In combination with Lft and Rgt you are now able to choose how many “generations” of children you want to fetch.
(e.g. finding Children of Fruit, but not Grandchildren: SELECT * WHERE Lft>2 AND Rgt<11 AND Depth=(Depth_of_Fruit+1))

In response to Courtney’s comment above. If you add an extra field called level, then you can find children by searching within the left/right values that a level of level + 1.

To find siblings you can just find all nodes with the same parent ID

There is an article about this here:

http://www.phpriot.com/d/articles/php/application-design/nested-trees-1/index.html

Using postgresql for a hierarchy, and I came up with this to find the immediate children of a node. Assuming that the parent node has:
nodeleft = $L
noderght = $R

<pre>
SELECT * FROM node AS a 
    INNER JOIN node AS b ON a.nodeid=b.nodeid 
    WHERE a.nodeleft>$L AND a.noderght<$R 
        AND (SELECT COUNT(nodeid) FROM node WHERE nodeleft<=b.nodeleft AND noderght>=b.noderght)=(SELECT COUNT(nodeid) FROM node WHERE nodeleft<=$L AND noderght>=$R)+1
    ORDER BY a.nodeleft ASC;
</pre>

First we have a table of all the children. In a separate table, we finds all nodes that are one level deeper than the parent node. We do this by first retrieving the path to the root, then counting the records in that path. Then it returns the common nodes of the two tables.

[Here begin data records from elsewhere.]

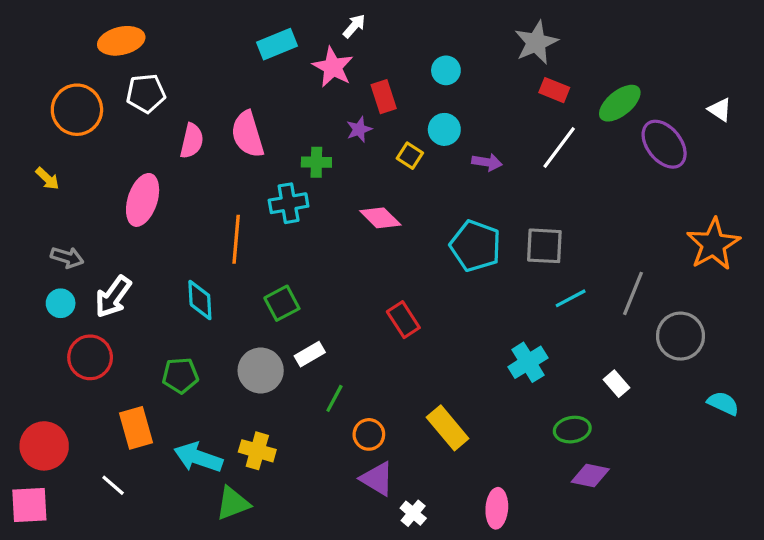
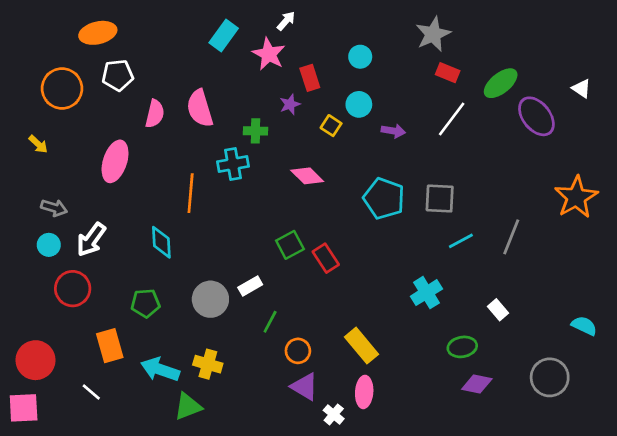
cyan rectangle: (277, 44) -> (224, 35), turned -32
green square: (282, 303) -> (290, 245), moved
gray circle: (680, 336) -> (550, 377), moved
pink ellipse: (497, 508) -> (364, 392), moved

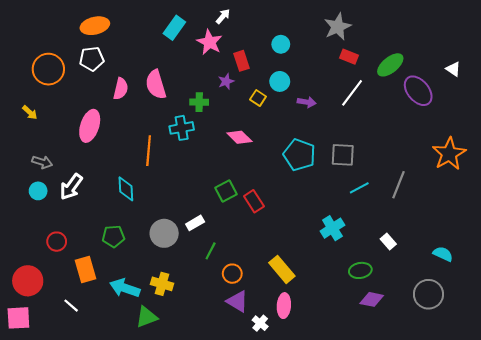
orange ellipse: (98, 33) -> (95, 26), moved
red circle: (73, 289) -> (57, 242), moved, size x0.7
cyan semicircle: (584, 326) -> (443, 254), moved

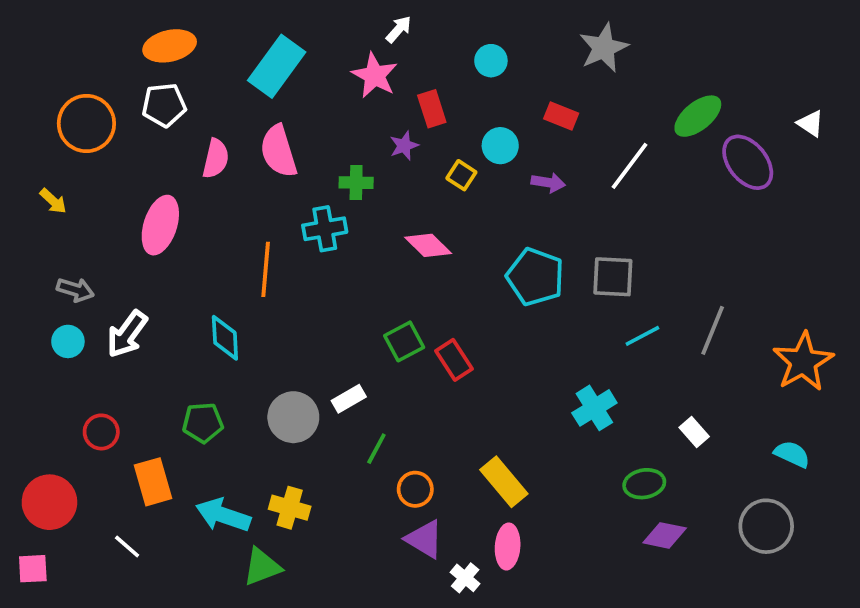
cyan rectangle: (174, 28) -> (277, 66), moved, size x1.4
cyan circle: (281, 44) -> (491, 61), moved
red rectangle: (349, 57) -> (561, 116), moved
orange star: (449, 154) -> (803, 362), moved
pink square: (18, 318) -> (33, 569), size x0.7

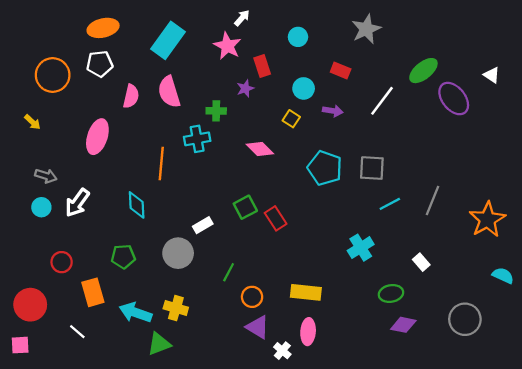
yellow square: (461, 175) -> (291, 119), moved
white rectangle: (349, 399) -> (203, 225), moved
cyan semicircle: (792, 454) -> (503, 276), moved
yellow rectangle: (504, 482) -> (306, 292), turned -44

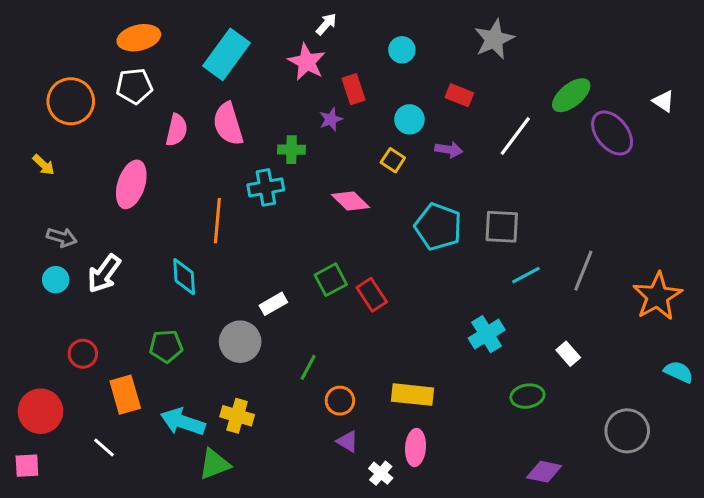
purple diamond: (403, 325) -> (544, 472), moved
purple triangle: (258, 327) -> (347, 441), size x0.7

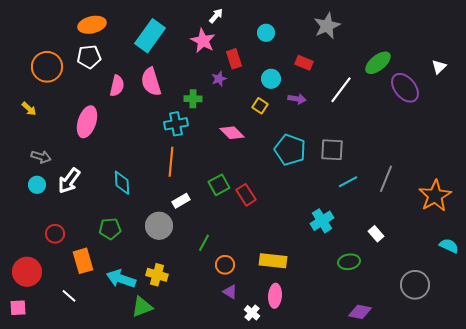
white triangle: (663, 101) -> (439, 67), turned 42
orange line: (217, 221) -> (171, 162), moved

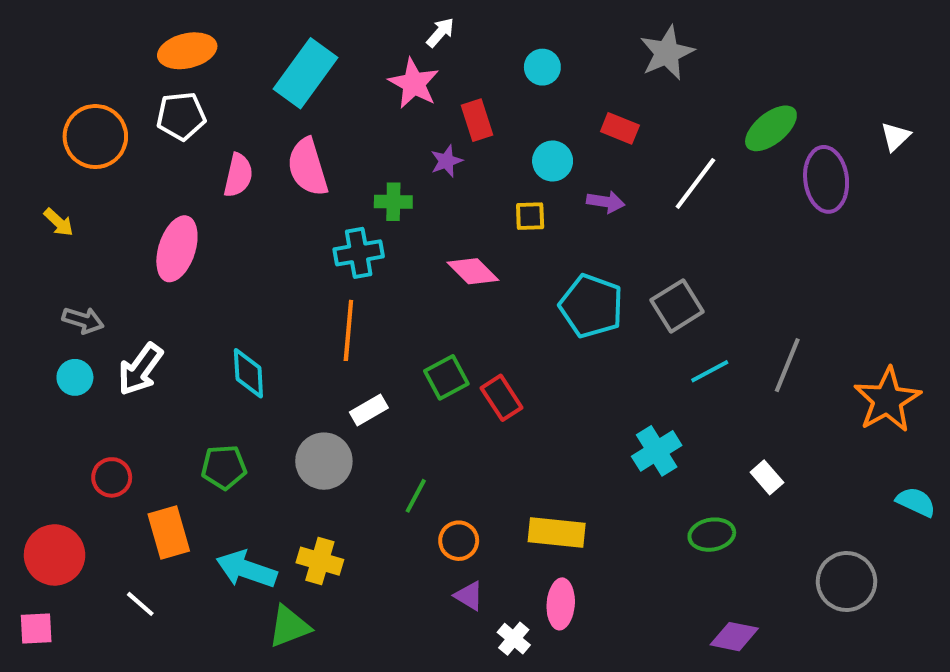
purple ellipse: (405, 88) -> (826, 179), turned 32
yellow square: (260, 106) -> (530, 216), turned -35
gray square: (332, 150) -> (677, 306), turned -35

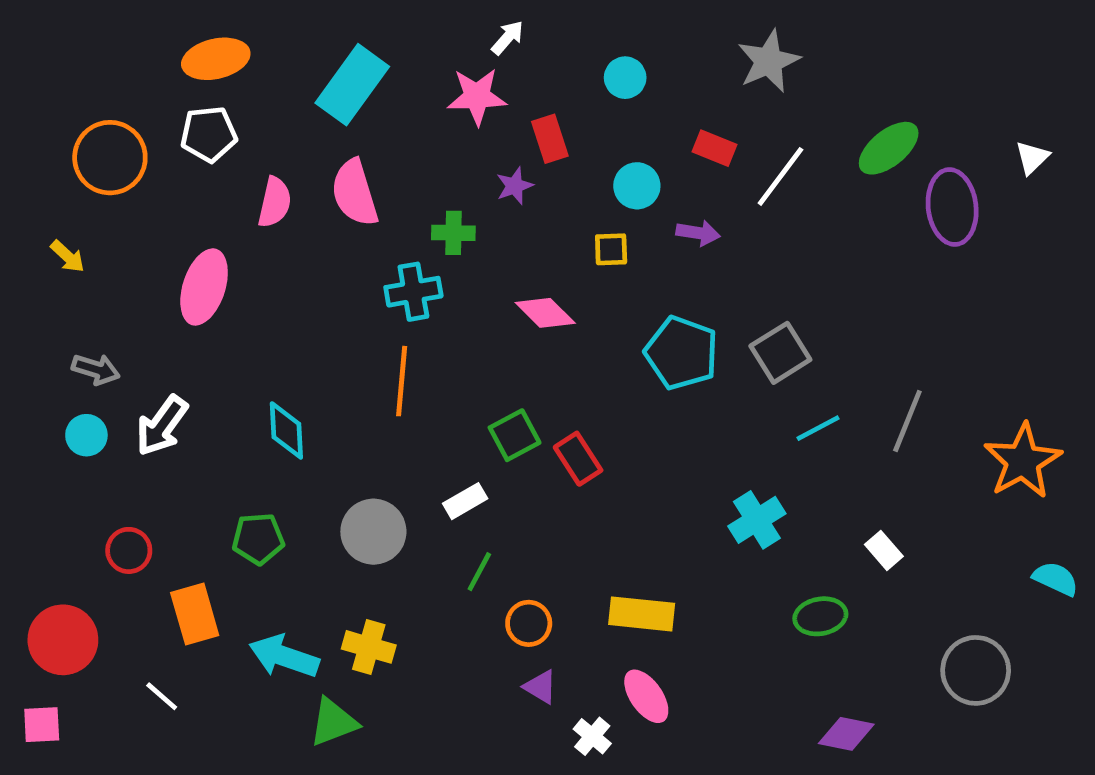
pink star: (414, 83) -> (477, 96), turned -30
white line: (695, 183) -> (780, 176), moved
white rectangle: (369, 410) -> (465, 501), moved
pink ellipse: (561, 604) -> (646, 696), turned -39

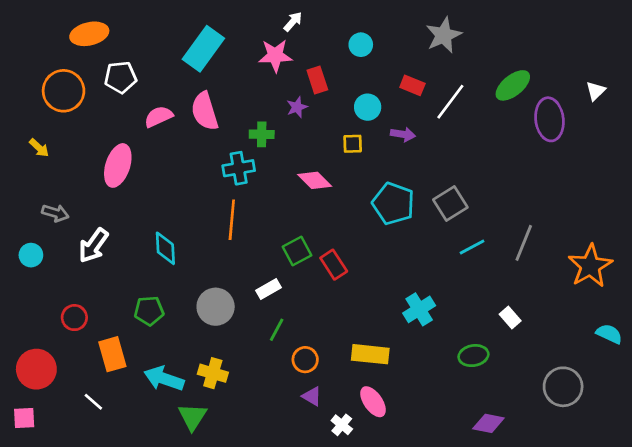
orange ellipse: (216, 59) -> (89, 34), moved
pink semicircle: (275, 202) -> (159, 117), turned -128
cyan circle: (86, 435) -> (31, 255), moved
cyan cross: (757, 520) -> (419, 309), moved
green triangle: (333, 722) -> (192, 417), turned -36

I don’t know enough about PostgreSQL’s internals to know how optimal this operation is. For a small number of nodes, it’s trivial, but it would take a significant amount of time on a large set if PostgreSQL isn’t smart enough to satisfy the first table first, which would significantly reduce the result set that it has to look at.

I haven’t tried Weirdan’s method (mentioned above) yet, because I don’t understand it. If anyone has better, please post it.

This code simply doesn’t work for me …

Very nice article. Thanks fo even just making me think again today. :slight_smile:

Unfortunately, the method described in this article is incredibly inefficient.

can someone list a practival use for this?
and explain why its inneficient

Hi ! … I would like to know how could I make a node that would have many parents …

Let’s say I have this:

fruits

Apples

Oranges

Strawberry

Colored food

Red

[INDENT]Apples ( I want this to link to the other Apples )[/INDENT]

Orange

[INDENT]Oranges (Same thing)[/INDENT]

Black

How can I do that ? I’m really having a hard time trying to figure this out ! :smiley: … It must be me !

annweb,
By your description I understand you need to have two trees?
Or… you may need to add an extra property for every node (color property).

You can contact me on Y!M by sebastianvasile, I’ll try to give you a hand.

Regards

Thanks w31rd0 ! :smiley:

But I found a way, about a week ago on how to do it :smiley: with one table … I just create a “ghost” category that will link to “apple” (for example) and that ghost category will be empty … Then with a good MySQL headscratching command I call the actual apple category instead of the ghost ! :smiley:

Neet huh ! ? :smiley:

Well I think it’s neet ! :aparty: